The new high-rise development at Rawabi is Tabo’s closest counterpart in the affordable Palestinian housing market. The urban project benefited from major international support — primarily from US Agency for International Development (USAID) and Qatar — and Israeli cooperation.
Bashar al-Masry, the Palestinian businessman behind the private venture, was allowed exceptional privileges. The bureaucratic challenges Sabawi and others Palestinians face were pushed aside and title deeds for Rawabi land were granted in one bundle. Locals who owned land in three villages on the proposed site and refused to sell were forced to accept the market rate by the Palestinian Authority. A row about preferential treatment to well-connected individuals has ensued.
In Farkha, where 90 plots of land have been sold through Tabo, the local council is cautiously supportive of the initiative.
“The newcomers will probably help our economy and it’s better that the land is not in the hands of settlers.
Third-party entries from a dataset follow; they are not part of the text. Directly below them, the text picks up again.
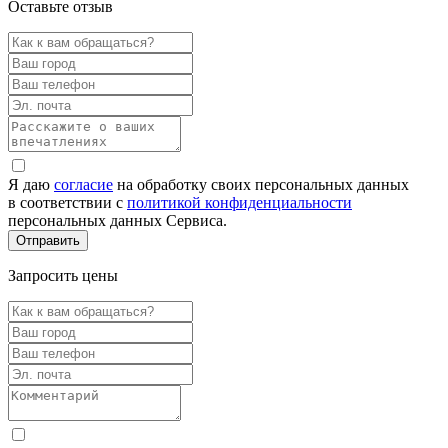
Оставьте отзыв
Я даю
согласие
на обработку своих персональных данных
в соответствии с
политикой конфиденциальности
персональных данных Сервиса.
Запросить цены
But Sabawi is not buying our land because he likes our blue eyes. He’s got a good business going,” said Hassan Abdullah Hajaj, a council leader for 16 years.
Most villagers sold their land to Tabo for US$5,000 or less out of economic necessity, he added.
Unlike Hajaj or Sabawi, the Dabbaghs still cherish an optimistic ideal of Palestine. Ali is an eye surgeon specializing in diabetes and plans to open a clinic in Farkha. The couple has hired an architect to design their home, even though they are yet to receive permission from the Israeli authorities to live in the West Bank. Last time Ali flew in to Tel Aviv he was refused entry, despite his British passport.
“At least 10 of our friends and relatives have bought land through Tabo after we told them about it. Some don’t even plan to live there — they feel they are protecting the land just by owning it,” Sana said.
“For me it was just something I took for granted. I knew I was going to end up in Palestine. If God forbid I don’t get to, at least now I know my children can,” Ali added.